→ **THE PROBLEM**
Restate the data that follows exactly as it stands, beginning with the first line and ending with the line that contains "This screenshot has height=2188, width=1023.".

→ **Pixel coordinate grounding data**
^^^^^^^^^^^^^^^^

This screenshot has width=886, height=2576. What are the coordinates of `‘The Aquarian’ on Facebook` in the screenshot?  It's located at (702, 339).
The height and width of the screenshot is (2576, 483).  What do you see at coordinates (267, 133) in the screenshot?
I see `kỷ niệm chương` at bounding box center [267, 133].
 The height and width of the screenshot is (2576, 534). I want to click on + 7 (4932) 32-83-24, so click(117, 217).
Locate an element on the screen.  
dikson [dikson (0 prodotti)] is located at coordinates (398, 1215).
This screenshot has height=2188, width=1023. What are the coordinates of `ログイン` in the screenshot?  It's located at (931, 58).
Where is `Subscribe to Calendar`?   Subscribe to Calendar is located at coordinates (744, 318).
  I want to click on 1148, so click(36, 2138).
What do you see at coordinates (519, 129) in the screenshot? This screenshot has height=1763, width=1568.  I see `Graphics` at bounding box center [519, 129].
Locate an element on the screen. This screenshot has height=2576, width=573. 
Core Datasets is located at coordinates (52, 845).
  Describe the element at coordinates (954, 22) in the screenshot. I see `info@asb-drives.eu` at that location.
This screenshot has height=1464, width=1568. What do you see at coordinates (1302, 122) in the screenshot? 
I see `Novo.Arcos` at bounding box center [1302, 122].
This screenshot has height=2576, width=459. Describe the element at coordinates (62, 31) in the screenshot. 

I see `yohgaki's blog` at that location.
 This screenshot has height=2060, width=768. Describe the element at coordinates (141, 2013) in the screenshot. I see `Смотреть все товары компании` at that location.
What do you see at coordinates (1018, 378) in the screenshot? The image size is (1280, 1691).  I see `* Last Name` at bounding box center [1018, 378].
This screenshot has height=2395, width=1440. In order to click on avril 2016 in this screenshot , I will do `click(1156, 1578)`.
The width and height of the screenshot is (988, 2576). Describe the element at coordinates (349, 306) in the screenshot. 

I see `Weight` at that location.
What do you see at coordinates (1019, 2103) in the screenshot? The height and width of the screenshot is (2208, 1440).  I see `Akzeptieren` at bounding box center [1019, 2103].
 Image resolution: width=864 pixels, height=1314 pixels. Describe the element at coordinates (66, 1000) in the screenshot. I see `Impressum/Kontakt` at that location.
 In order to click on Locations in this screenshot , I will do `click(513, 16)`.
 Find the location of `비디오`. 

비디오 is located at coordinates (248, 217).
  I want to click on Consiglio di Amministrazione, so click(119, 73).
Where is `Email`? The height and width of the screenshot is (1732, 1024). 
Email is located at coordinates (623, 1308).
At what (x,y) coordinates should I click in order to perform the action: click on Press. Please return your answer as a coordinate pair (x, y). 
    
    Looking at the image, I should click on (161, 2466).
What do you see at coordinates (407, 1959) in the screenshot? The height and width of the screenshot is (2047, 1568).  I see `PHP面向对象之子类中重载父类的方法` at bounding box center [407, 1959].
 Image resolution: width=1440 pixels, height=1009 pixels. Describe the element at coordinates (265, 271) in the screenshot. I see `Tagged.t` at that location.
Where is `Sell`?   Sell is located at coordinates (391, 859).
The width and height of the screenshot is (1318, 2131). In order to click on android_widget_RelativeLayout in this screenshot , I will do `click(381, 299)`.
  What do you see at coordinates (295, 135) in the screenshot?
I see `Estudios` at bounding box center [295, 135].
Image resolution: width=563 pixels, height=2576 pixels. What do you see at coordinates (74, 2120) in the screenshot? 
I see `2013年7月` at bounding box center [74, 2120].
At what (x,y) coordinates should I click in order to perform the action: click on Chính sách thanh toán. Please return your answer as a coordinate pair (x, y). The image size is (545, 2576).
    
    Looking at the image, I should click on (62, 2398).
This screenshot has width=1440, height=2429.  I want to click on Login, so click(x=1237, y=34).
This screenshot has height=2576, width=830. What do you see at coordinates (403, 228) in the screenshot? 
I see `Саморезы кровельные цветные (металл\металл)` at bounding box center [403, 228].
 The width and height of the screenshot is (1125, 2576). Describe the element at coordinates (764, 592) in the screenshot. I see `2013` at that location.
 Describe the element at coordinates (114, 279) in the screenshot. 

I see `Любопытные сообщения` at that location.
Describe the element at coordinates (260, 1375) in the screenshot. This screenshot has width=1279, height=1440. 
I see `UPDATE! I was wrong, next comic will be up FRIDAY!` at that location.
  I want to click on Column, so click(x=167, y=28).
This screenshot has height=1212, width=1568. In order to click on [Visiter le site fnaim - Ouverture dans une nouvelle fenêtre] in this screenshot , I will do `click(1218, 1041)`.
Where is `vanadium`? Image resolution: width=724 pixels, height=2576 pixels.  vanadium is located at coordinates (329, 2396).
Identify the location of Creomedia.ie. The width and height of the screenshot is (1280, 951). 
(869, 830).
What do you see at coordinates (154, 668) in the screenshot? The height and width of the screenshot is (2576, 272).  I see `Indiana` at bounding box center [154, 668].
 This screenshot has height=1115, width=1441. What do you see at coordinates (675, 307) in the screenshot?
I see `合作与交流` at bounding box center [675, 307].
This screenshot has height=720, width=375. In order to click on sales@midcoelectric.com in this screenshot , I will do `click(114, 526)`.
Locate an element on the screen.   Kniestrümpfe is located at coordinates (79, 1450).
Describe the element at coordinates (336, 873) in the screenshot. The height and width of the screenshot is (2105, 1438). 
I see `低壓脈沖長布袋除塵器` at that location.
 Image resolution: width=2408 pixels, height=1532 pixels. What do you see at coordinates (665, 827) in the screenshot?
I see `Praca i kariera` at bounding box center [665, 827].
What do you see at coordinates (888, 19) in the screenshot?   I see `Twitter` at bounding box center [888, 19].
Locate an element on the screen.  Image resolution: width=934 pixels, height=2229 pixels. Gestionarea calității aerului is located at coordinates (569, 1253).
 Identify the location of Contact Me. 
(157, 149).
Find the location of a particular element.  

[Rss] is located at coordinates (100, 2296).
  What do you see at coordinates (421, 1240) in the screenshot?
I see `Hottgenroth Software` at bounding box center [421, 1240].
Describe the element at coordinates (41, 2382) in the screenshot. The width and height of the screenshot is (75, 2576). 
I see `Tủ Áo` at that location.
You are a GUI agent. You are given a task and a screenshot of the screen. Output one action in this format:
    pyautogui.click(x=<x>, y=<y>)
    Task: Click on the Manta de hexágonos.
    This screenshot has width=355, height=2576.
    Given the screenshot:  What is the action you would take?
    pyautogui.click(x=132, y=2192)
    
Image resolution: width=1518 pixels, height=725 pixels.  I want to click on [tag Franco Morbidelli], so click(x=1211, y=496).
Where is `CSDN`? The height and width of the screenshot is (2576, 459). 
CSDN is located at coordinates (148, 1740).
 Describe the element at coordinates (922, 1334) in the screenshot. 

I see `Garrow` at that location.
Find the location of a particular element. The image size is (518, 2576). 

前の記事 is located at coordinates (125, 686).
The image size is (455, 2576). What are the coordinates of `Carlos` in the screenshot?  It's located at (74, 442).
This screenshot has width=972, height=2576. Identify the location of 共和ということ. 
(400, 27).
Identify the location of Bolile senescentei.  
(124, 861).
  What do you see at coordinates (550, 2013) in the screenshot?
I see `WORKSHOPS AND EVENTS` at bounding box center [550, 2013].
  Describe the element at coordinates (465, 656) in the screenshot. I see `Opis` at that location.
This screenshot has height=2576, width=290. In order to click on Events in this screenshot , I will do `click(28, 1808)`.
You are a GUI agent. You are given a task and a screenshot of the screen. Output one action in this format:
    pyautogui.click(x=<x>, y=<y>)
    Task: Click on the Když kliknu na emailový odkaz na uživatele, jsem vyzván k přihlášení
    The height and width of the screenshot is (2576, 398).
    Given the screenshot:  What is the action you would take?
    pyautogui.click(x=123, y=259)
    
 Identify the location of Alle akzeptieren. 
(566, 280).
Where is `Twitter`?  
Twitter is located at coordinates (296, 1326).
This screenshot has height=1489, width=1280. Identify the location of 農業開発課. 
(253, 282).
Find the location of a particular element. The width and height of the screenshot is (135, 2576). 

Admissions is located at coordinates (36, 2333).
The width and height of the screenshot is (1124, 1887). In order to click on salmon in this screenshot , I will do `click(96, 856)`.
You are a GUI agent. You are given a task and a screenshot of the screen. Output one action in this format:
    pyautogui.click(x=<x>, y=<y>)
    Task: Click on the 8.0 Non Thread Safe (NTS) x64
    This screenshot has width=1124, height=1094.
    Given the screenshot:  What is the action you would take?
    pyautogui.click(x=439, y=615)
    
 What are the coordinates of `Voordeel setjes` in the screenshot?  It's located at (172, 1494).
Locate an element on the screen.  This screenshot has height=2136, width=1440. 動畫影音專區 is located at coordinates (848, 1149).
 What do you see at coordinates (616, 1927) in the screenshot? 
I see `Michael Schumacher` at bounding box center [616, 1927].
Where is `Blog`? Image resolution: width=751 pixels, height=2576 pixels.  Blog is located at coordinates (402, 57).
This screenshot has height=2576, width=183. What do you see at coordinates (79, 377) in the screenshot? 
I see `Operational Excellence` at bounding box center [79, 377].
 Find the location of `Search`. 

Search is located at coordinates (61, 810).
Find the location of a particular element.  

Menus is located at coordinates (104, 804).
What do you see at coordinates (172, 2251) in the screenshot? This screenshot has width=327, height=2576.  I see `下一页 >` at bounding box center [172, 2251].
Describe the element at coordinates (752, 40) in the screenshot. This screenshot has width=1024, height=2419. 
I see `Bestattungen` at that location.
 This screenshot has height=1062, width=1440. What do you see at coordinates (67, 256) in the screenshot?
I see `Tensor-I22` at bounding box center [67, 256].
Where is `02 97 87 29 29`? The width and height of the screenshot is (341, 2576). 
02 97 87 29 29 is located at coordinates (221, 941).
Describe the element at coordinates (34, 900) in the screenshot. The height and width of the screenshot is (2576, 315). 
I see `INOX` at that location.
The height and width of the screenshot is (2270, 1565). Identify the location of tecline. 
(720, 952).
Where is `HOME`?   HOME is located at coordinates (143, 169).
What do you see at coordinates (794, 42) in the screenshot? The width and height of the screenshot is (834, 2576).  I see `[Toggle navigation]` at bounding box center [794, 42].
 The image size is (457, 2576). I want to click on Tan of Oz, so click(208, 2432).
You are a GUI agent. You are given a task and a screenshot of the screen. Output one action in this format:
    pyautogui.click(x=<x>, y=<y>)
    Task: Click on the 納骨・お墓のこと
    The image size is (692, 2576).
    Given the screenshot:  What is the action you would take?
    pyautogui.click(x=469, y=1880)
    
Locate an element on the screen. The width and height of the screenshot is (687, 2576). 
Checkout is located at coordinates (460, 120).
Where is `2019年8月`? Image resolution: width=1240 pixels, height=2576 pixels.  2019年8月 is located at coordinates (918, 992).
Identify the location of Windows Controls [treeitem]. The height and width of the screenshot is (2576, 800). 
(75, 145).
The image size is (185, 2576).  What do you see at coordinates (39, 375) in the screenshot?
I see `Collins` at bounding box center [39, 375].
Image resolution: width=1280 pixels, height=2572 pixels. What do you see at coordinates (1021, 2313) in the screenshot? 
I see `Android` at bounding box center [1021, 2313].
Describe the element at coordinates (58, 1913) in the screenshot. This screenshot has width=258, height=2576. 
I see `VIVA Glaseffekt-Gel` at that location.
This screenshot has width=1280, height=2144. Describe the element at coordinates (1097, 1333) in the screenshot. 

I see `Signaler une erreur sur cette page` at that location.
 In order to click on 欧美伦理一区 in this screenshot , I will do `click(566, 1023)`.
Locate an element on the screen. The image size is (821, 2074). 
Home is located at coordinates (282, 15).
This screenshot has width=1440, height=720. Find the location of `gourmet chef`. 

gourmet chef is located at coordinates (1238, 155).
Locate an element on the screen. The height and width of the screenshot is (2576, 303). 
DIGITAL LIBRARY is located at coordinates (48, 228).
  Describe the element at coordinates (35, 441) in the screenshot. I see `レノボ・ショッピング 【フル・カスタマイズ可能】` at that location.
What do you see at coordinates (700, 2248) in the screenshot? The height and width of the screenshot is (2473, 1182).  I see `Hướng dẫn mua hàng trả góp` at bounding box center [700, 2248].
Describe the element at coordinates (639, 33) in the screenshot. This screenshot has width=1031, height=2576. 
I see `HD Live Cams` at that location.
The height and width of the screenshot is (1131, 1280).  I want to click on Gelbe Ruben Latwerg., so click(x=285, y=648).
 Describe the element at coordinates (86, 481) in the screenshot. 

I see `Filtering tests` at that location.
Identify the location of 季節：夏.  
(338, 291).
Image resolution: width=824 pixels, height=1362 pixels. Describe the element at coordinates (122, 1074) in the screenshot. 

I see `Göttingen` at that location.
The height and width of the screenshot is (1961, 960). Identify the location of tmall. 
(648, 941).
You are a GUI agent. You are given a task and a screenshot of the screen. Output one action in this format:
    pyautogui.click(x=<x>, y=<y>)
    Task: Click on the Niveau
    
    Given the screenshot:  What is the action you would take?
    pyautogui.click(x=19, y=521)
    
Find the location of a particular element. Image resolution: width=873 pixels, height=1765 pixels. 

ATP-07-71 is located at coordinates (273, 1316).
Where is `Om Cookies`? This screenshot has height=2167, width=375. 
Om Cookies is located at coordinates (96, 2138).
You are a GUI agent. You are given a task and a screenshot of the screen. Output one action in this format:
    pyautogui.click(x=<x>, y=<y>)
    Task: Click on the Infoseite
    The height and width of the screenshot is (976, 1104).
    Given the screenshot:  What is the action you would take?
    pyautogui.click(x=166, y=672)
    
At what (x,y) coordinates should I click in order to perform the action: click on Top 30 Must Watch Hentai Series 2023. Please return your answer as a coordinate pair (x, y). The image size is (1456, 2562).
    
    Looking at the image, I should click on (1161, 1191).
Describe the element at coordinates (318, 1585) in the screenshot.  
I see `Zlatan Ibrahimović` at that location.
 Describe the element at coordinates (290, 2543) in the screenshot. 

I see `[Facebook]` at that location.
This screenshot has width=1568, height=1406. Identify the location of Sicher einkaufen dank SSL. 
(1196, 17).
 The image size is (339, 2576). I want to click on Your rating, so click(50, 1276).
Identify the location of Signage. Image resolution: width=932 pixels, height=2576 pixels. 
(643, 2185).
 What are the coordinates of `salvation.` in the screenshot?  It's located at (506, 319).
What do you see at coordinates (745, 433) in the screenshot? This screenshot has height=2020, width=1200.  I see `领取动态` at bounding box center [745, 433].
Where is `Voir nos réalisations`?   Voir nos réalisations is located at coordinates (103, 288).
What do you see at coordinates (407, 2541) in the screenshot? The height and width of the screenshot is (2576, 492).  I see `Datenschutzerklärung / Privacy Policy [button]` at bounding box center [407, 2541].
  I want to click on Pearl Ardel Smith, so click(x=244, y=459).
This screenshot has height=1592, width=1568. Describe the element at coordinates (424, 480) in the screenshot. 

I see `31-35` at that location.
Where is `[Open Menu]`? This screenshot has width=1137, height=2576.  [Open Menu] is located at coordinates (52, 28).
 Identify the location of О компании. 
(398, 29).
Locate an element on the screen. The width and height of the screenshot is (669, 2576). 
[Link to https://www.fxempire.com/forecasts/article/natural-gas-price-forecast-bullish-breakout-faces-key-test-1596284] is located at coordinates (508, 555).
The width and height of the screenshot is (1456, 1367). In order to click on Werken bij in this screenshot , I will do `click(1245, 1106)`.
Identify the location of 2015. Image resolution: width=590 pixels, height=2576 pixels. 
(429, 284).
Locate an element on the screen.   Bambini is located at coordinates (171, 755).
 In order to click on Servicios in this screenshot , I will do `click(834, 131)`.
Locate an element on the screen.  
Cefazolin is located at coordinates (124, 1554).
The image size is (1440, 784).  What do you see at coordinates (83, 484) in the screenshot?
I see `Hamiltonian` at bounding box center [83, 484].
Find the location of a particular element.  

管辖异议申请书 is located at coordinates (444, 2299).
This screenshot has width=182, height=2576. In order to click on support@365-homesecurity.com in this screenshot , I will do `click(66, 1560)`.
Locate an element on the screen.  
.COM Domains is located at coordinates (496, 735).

^^^^^^^^^^^^^^^^

→ **REPLY**
This screenshot has width=886, height=2576. What are the coordinates of `‘The Aquarian’ on Facebook` in the screenshot?  It's located at (702, 339).
The height and width of the screenshot is (2576, 483).  What do you see at coordinates (267, 133) in the screenshot?
I see `kỷ niệm chương` at bounding box center [267, 133].
 The height and width of the screenshot is (2576, 534). I want to click on + 7 (4932) 32-83-24, so click(117, 217).
Locate an element on the screen.  
dikson [dikson (0 prodotti)] is located at coordinates (398, 1215).
This screenshot has height=2188, width=1023. What are the coordinates of `ログイン` in the screenshot?  It's located at (931, 58).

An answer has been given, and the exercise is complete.